GENDER EQUAL: Director of the Wits Gender Equity  Office, Jackie Dugard states that the HeForShe campaign will be an opportunity for raising a profile of issues across key institutions an society, and learning from each other and offering leadership. Photo: Provided.

GENDER EQUAL: Director of the Wits Gender Equity Office, Jackie Dugard states that the HeForShe campaign will be an opportunity for raising a profile of issues across key institutions and society. Photo: Provided.

 

Wits University became one of the IMPACT 10x10x10 champions by joining the UN Women’s HeForShe solidarity movement. This made Wits one of 10 universities around the world that has committed to tangible steps to improve gender equality across the university. 

Director of the Wits Gender Equity Office, Jackie Dugard, told Wits Vuvuzela that it is a great honour and a privilege for Wits to be part of the campaign.

“The movement is a platform for learning, exchange and leadership. So, this means that there will be an opportunity for raising the profile of issues across key institutions and society, and learning from each other and offering leadership,” she said.

Wits has pledged to have women occupy 32% of the Heads of Schools roles by 2019 and to increase women in professorship roles to 30%. Campaigners plan to publish annual reports on campus violence and work on non-traditional techniques to spread the message of gender equality, including “ambush lectures”, to reach all students.

Wits plans to develop and implement a curriculum for gender sensitisation aimed at students, faculty and staff, along with programmes that will address gender-based violence.

The university’s commitment to a gender-equal environment includes developing a comprehensive system to report, predict, prevent, and address gender-based harm on campus. Institutions also commit to using non-traditional supporters to mainstream gender equality and to increase the representation of women staff in the context of South Africa’s complex “dual diversity” mandate.

When asked about the nature of gender discrimination at Wits, Dugard said: “We see quite a lot of that among students, we see that there is sexual violence, sexual assault, rape and we also see people calling each other things which are unacceptable.

“At staffing levels, we see issues around failure of particular staff members to acknowledge the position of women as being equal, so we still see staff members who regard women as inferior, so, yes, I think Wits is certainly a microcosm which is a larger sexist society,” she said.

Enhle Khumalo, who holds the SRC Research and Policy portfolio, told Wits Vuvuzela: “Wits is an institutionalised machinery and so it’s a big deal that it’s joined such a movement because this enables the conversations to start happening, because a lot of the time I feel like, especially when it comes to issues of patriarchy, it’s sort of an invisible violence because it’s normalised.”

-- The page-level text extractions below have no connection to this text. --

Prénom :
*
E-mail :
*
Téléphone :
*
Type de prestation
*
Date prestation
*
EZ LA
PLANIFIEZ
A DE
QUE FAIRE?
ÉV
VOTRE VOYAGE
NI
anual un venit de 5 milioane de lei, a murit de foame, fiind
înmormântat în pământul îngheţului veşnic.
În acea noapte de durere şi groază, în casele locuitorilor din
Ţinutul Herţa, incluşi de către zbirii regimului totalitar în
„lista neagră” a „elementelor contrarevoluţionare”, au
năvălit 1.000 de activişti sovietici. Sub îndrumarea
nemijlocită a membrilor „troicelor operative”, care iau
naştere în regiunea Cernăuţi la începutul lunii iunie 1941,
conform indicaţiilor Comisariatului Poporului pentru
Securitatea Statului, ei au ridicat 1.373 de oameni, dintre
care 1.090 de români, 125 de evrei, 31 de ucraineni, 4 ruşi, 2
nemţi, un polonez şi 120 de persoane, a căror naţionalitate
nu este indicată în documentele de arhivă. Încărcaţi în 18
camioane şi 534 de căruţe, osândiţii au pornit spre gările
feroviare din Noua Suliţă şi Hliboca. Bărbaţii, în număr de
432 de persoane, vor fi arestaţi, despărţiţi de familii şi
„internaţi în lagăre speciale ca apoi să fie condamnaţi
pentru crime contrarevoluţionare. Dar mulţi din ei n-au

Khumalo said: “There are behaviours at Wits that need to be unlearned, and if that’s to say there is gender discrimination, yes.

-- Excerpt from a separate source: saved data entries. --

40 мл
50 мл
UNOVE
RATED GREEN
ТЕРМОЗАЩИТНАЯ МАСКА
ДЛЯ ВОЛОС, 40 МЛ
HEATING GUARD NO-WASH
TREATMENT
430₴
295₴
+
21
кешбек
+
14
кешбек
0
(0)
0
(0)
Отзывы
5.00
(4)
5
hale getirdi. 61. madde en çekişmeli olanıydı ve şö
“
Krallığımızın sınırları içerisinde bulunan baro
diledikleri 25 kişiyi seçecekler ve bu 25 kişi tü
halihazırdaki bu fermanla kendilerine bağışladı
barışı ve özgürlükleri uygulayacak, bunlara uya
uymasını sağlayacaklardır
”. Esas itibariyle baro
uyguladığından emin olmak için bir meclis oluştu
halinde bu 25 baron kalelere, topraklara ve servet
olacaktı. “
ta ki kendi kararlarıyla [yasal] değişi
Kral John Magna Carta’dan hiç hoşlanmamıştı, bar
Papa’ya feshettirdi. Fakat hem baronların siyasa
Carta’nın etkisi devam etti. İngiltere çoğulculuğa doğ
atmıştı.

“And even look at some of the structures we have, you see that it’s the women that are deputised, or it’s the women made to be a secretary. Those are particulars of patriarchy.

“We as students need to cultivate a culture of discourse in regards to what it means to be women, and don’t run away from the word ‘feminism’, you don’t have to subscribe to the vanguard for transformation,” she said.

As part of gender activism on campus, Wits students recently showed their support for the RedMyLips campaign by encouraging both men and women to stand in solidarity against sexual violence and to support rape victims.

Wits acted against four lecturers in 2013 for sexual harassment, dismissing three. Earlier this year Wits Vuvuzela reported some students from Wits Men’s Res were singing “I love pussy” at rugby matches.